Most of the information on this page is not relevant to granular herbicides, as found in granular weed and feed products.
- If you are going to treat the weeds on the lawn, make sure you have the correct product. Do a little research to identify the weeds, then choose a product that will control the weeds causing problems. Only apply a selective weed killer to the lawn, NEVER treat the lawn with a total weed killer. A total weed killer will kill everything including the grass.
- A selective weed killer will be more effective if it is applied at the correct time of the year. This is usually between April and September when the grass is actively growing. May or June is often the optimum time as growth will be at its strongest during these months. There is also less chance of a drought as it is still relatively early in the season.
- If possible apply a nitrogen based fertiliser about a week before you treat the weeds, as this will encourage strong growth.
- Avoid mowing the lawn 3 days prior to the weed killer application, then don’t mow again for at least 3 days following the application. Leaving the lawn for 3 days following mowing will encourage a large leaf on the target weed. This gives a larger surface area for the chemical to attach itself to making it more effective. Leaving the lawn for another 3 days following the application ensures that the chemical travels through the whole of the weed and that it is not removed from the weed by removing the leaf with the mower.

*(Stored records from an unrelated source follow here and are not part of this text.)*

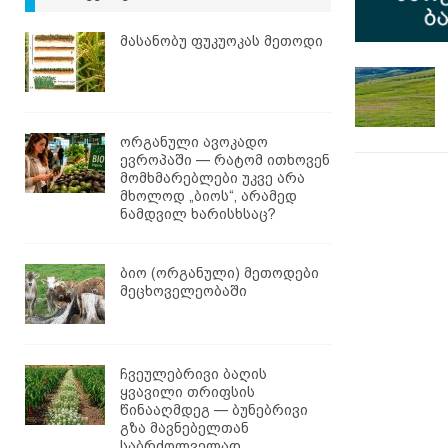
მასანობუ ფუკუოკას მეთოდი
ორგანული ავოკადო
ევროპაში — რატომ ითხოვენ
მომხმარებლები უკვე არა
მხოლოდ „ბიოს“, არამედ
ნამდვილ ხარისხსაც?
ბიო (ორგანული) მეთოდები
მეცხოველეობაში
ჩვეულებრივი ბაღის
ყვავილი თრიფსის
წინააღმდეგ — ბუნებრივი
გზა მავნებელთან
საბრძოლველად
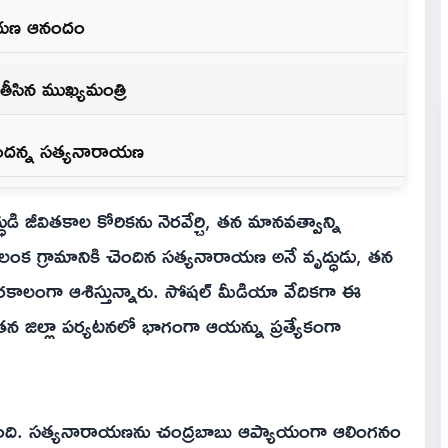
రాయణ ఆనందం
తీసిన ముఖ్యమంత్రి
ందన్న సత్యనారాయణ
ధుడి జీవితకాల కోరికను నెరవేర్చి, తన మానవత్వాన్ని
వులంక గ్రామానికి చెందిన సత్యనారాయణ అనే వృద్ధుడు, తన
ాలంగా ఆశిస్తున్నారు. సోషల్ మీడియా వేదికగా ఈ
 జిల్లా పర్యటనలో భాగంగా ఆయన్ను ప్రత్యేకంగా
ంది. సత్యనారాయణను చంద్రబాబు ఆప్యాయంగా ఆలింగనం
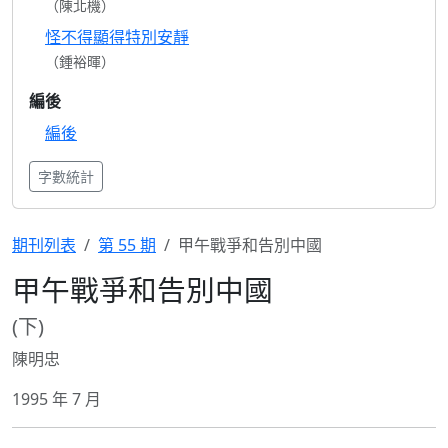
（陳北機）
怪不得顯得特別安靜
（鍾裕暉）
編後
編後
字數統計
期刊列表
第 55 期
甲午戰爭和告別中國
甲午戰爭和告別中國
(下)
陳明忠
1995 年 7 月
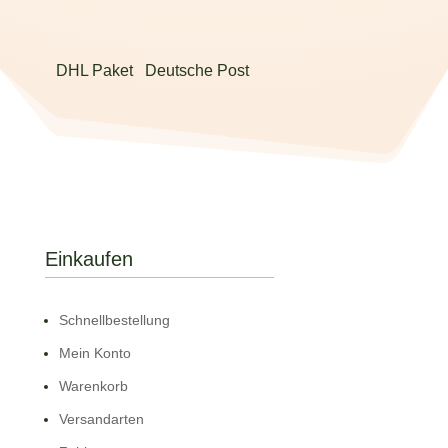
DHL Paket
Deutsche Post
Einkaufen
Schnell­bestellung
Mein Konto
Warenkorb
Versandarten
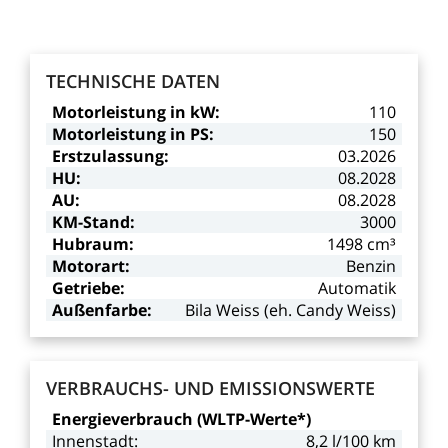
TECHNISCHE
DATEN
Motorleistung
in
kW:
110
Motorleistung
in
PS:
150
Erstzulassung:
03.2026
HU:
08.2028
AU:
08.2028
KM-Stand:
3000
Hubraum:
1498
cm³
Motorart:
Benzin
Getriebe:
Automatik
Außenfarbe:
Bila
Weiss
(eh.
Candy
Weiss)
VERBRAUCHS-
UND
EMISSIONSWERTE
Energieverbrauch
(WLTP-Werte*)
Innenstadt:
8,2
l/100
km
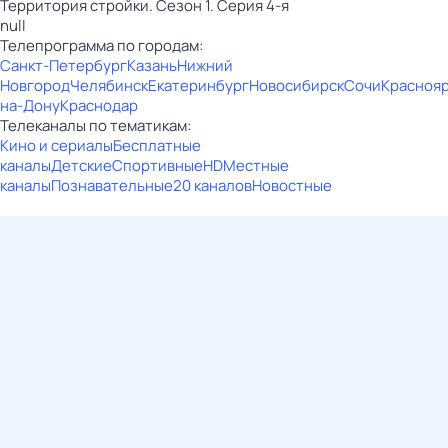
Территория стройки. Сезон 1. Серия 4-я
null
Телепрограмма по городам:
Санкт-Петербург
Казань
Нижний
Новгород
Челябинск
Екатеринбург
Новосибирск
Сочи
Красноя
на-Дону
Краснодар
Телеканалы по тематикам:
Кино и сериалы
Бесплатные
каналы
Детские
Спортивные
HD
Местные
каналы
Познавательные
20 каналов
Новостные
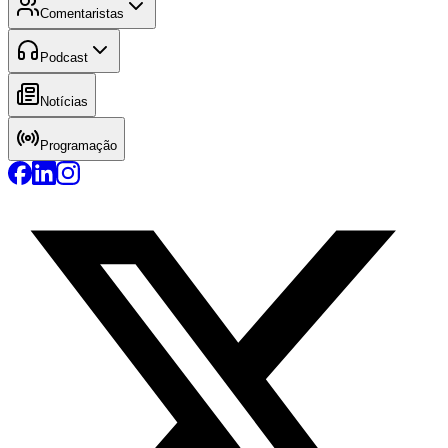
Comentaristas
Podcast
Notícias
Programação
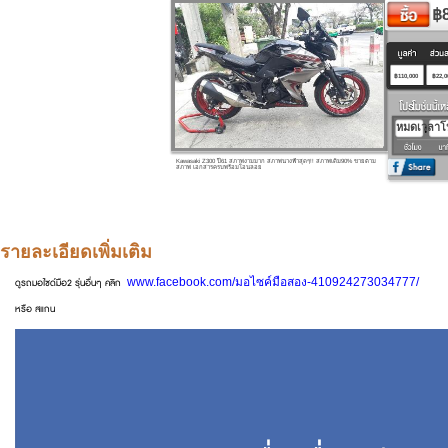
รายละเอียดเพิ่มเติม
www.facebook.com/มอไซค์มือสอง-410924273034777/
ดูรถมอไซด์มือ2 รุ่นอื่นๆ คลิก
หรือ สแกน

- Spray during the correct weather conditions. Pick a dry day when there is no rain forecast. Rainfall following the application will only wash the chemical off the weeds thus reducing the effectiveness. Ensure the lawn is dry when you spray. Spraying onto a dry leaf ensures the weed killer will stick to the leaf and increase the effectiveness. If you spray onto a wet leaf then some of the chemical may run off.
When to avoid treating weeds
- Don’t spray during periods of drought. Not only can this cause damage the lawn as it places more stress on an already stressed turf, it is liable to be somewhat ineffective as growth is likely to be weak.
- Avoid spraying during periods of excessive heat as this can scorch the lawn, wait until it is a little cooler.
- Never spray in frosty conditions.
- Don’t spray in windy conditions as this can cause the spray to drift and contaminate other non-target plants and fish ponds.